Точными, неторопливыми движениями, как человек, привыкший работать с тонкими, дорогими вещами, Дейв Гэллоуэй за несколько минут убирает с витрины часы и украшения, пряча их в сейф в глубине мастерской. Часы дороже ста долларов он не держит, да и стодолларовые только одни - остальные дешевые. Украшения — сплошь накладного золота, с фальшивыми камнями. Сначала он попробовал торговать обручальными кольцами с настоящими бриллиантами, каждый камешек примерно в полкарата, но обитатели Эвертона за покупками такого рода предпочитали ездить в Покипси, а то и в Нью-Йорк. Может быть, стеснялись покупать обручальные кольца в кредит у знакомого?
Он сложил выручку в особое отделение сейфа, снял холщовый халат, повесил на специальный крючок на двери стенного шкафа, надел пиджак и огляделся, проверяя, все ли в порядке. Шел май, солнце стояло еще высоко в нежно-голубом небе, воздух с утра был неподвижен. На улице, запирая мастерскую, он машинально бросил взгляд на кинотеатр, над которым, хотя было еще совсем светло, уже загорелась неоновая вывеска «Колониальный театр»: по субботам картины начинают крутить с семи. Перед кинотеатром раскинулась лужайка с несколькими липами, их листва едва шевелилась.
Еще на пороге Гэллоуэй закурил — за день он выкуривал сигарет пять-шесть, — потом не спеша обогнул длинное здание, первый этаж которого был сплошь занят магазинчиками и мастерскими. Он жил на втором этаже, как раз над собственной мастерской, но она не сообщалась с квартирой, и чтобы попасть домой, ему надо было свернуть за парикмахерской налево и по двору дойти до входной двери.
Как обычно по субботам, днем к нему забежал сын и предупредил, что обедать не придет. Наверно, перехватит где-нибудь сандвич или бутерброд с сосиской — скорее всего в кафетерии «Перекусим у Мака».
Гэллоуэй поднялся по лестнице, повернул ключ в замке и, пройдя в комнату, сразу распахнул окно. Из него открывался почти тот же вид, что из мастерской: те же деревья, та же вывеска над кинотеатром; ее светящиеся буквы среди бела дня выглядели несуразно и даже тревожно.
Он давно перестал замечать, что каждый день совершает одни и те же движения в одном и том же порядке и, быть может, именно это помогает ему выглядеть таким основательным и надежным. В кухне все по местам — посуду после ленча он всегда моет перед уходом.

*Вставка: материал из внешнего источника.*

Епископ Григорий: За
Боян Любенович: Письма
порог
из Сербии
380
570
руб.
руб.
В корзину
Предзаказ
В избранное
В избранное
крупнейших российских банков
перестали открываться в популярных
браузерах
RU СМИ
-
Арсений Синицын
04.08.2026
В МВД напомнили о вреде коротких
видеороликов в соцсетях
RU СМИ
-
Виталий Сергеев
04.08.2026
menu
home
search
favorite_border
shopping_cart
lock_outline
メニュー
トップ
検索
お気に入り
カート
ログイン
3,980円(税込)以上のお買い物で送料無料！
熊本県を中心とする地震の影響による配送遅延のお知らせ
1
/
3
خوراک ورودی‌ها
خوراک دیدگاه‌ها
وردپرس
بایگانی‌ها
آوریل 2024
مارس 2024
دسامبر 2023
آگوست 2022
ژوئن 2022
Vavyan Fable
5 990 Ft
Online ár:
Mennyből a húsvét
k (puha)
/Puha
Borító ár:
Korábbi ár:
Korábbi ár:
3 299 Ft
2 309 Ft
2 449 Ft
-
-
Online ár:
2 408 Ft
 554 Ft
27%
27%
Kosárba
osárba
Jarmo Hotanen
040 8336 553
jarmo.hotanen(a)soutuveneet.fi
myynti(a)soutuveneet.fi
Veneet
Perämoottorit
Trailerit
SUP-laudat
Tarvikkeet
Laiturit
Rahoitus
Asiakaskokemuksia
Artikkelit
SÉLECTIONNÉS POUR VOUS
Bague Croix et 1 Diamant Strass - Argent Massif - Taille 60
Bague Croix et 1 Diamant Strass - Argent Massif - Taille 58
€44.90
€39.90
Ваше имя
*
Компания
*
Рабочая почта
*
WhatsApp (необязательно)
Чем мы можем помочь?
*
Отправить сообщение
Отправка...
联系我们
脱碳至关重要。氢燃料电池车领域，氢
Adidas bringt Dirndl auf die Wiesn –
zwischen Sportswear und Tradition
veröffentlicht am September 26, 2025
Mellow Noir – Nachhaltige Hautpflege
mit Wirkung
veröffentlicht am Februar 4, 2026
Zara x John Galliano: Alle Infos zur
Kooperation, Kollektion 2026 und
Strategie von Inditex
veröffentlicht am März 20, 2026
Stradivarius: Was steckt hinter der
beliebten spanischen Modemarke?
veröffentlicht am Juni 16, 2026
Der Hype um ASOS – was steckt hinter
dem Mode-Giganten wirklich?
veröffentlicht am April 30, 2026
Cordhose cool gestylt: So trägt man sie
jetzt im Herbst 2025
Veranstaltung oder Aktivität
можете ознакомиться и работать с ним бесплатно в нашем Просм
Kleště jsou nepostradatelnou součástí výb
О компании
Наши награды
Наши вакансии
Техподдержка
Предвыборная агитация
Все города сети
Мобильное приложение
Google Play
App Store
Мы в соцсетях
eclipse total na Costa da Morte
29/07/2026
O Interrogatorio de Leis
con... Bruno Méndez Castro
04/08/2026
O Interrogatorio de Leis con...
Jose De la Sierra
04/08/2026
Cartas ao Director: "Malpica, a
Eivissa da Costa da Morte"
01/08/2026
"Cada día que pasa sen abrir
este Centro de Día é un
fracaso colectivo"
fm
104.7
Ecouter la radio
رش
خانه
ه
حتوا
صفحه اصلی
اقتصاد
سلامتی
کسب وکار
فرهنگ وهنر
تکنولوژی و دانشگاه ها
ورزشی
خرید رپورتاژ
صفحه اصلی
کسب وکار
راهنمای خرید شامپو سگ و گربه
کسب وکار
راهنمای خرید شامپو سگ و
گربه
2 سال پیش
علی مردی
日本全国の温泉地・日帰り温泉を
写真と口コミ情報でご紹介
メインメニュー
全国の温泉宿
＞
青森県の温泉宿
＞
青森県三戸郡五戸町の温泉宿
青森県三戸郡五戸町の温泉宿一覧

Он помнит, где именно лежит в холодильнике кусок ростбифа и какой он на вид; все вещи сами, словно по волшебству, шли ему в руки; вот уже и на стол накрыто: стакан воды, хлеб, масло — все на месте, а в кофеварке закипает кофе.
В одиночестве он всегда читал за едой, но все равно слышал и птиц на деревьях, и знакомый звук заводимой машины. Отсюда ему видно ребятишек, они уже толпятся перед кинотеатром, хотя войдут только в последнюю минуту.
Маленькими глотками он выпил кофе, вымыл посуду, смел хлебные крошки. В его поведении не было ровным счетом ничего необычного; за несколько минут до семи он опять вышел на улицу, кивнул хозяину гаража, который вместе с женой направлялся в кино.
Поодаль он заметил компанию парней и девушек, но Бена среди них не увидел, да, впрочем, и не искал его: сын не любит, чтобы за ним следили. О слежке между тем и речи нет. Бену это хорошо известно. Если отец на улице и проводит сына глазами, то вовсе не для того, чтобы выведать, куда тот идет и зачем: просто ему приятно лишний раз, пусть мимоходом, почувствовать близость к сыну. Шестнадцатилетнему парню этого не понять. Само собой, когда Бен гуляет с друзьями или подружками, ему не хочется, чтобы отец их разглядывал. Разговоров об этом у них никогда не было. Просто Гэллоуэй чувствовал, что так оно и есть, и не настаивал.
От дома, где помещались и мастерская, и квартира, было рукой подать до Главной улицы; на нее он и вышел, миновал аптеку, открытую до девяти, прошел мимо белоколонного здания почты, мимо продавца газет. Машины проносились, едва тормозя, а то и вовсе не сбавляя скорости, словно не замечая, что едут через городок.